The campaign still doesn’t facilitate a truly "protective pool," demonstrated Sunday when Clinton departed the 9/11 ceremony without alerting reporters. (Trump has also declined to set up a protective pool and is only just now starting to facilitate daily travel for reporters, something Clinton's campaign has done for months.)

Clinton has resisted taking that final step, one she would have to face in the White House, telling aides she wants to be able to take a walk or run an errand without having to assemble the press.

It’s the same wish Clinton voiced again and again as first lady.

In transcripts of her interviews from the 1990s, autonomy and privacy are subjects she addresses with frustration, longing, and despair. After a year in the White House, she described Washington as a place that could “capture” a public figure, opening up their lives to whatever “some 25-year-old reporter behind a computer could spit out in his lexicon of questions,” as she put it in a 1994 interview.
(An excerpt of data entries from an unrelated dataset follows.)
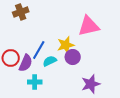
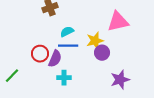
blue line: (39, 50) -> (68, 46), turned 60
cyan semicircle: (50, 61) -> (67, 32), moved

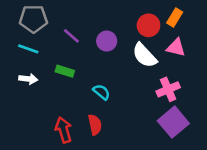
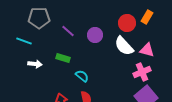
pink triangle: (176, 48) -> (147, 50), moved
cyan line: (28, 49) -> (24, 41), moved
cyan semicircle: (101, 92) -> (82, 76), moved

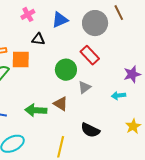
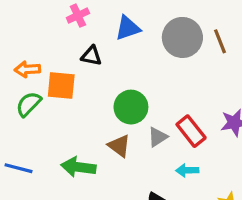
brown line: (119, 13) -> (220, 41), moved
red rectangle: (90, 55) -> (191, 131), moved
cyan arrow: (119, 96) -> (187, 170), moved
brown triangle: (61, 104) -> (119, 146), moved

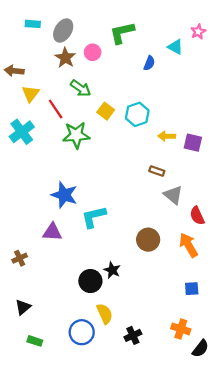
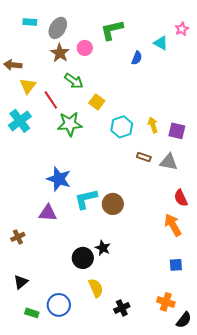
cyan hexagon: (137, 114) -> (122, 127), moved
yellow arrow: (167, 136) -> (153, 125), turned 70
gray triangle: (173, 195) -> (169, 162), moved, turned -30
brown circle: (148, 240) -> (113, 204), moved
blue circle: (82, 332) -> (59, 305), moved

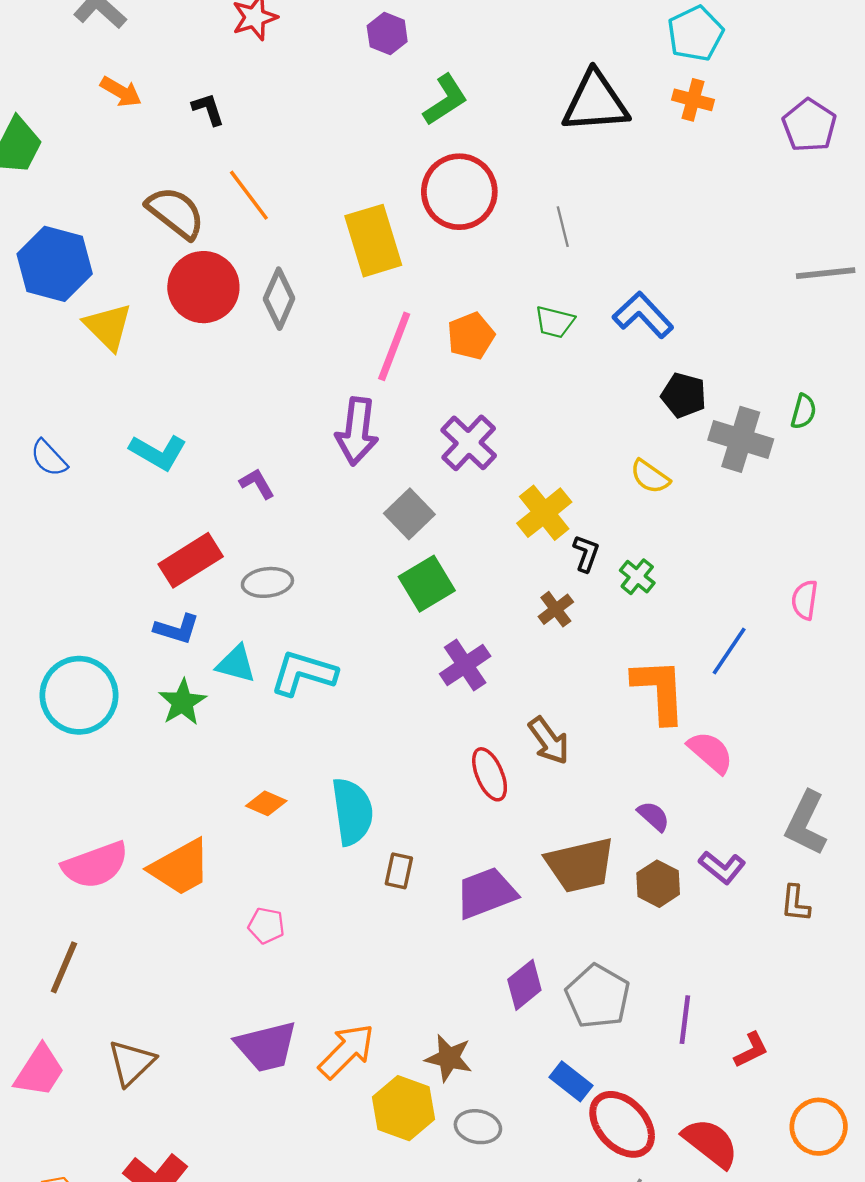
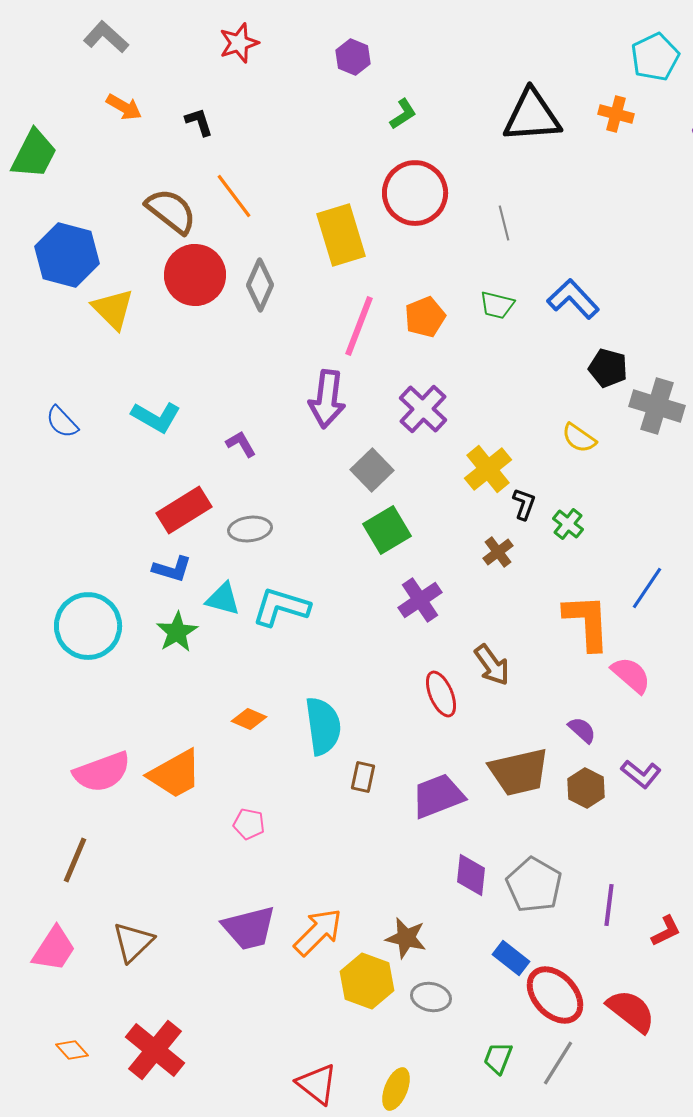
cyan pentagon: (695, 34) -> (655, 57), moved
green L-shape: (445, 100) -> (403, 114), size x0.7
purple diamond: (524, 985) -> (471, 875), turned -45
Two decades later, as Clinton sees it, there's almost nothing about her life that's stayed private.

It's a view she hardly wavered on after Sunday's events, even balking slightly when CNN's Anderson Cooper asked in an interview about her "penchant for privacy."

“I think it’s fair to say, Anderson, that people know more about me than almost anyone in public life. They've got 40 years of my tax returns, tens of thousands of emails, a detailed medical letter report, all kinds of personal details. And you know, it's just so — it's so strange that with all of that information out there...”

Clinton trailed off, leaving the thought unfinished.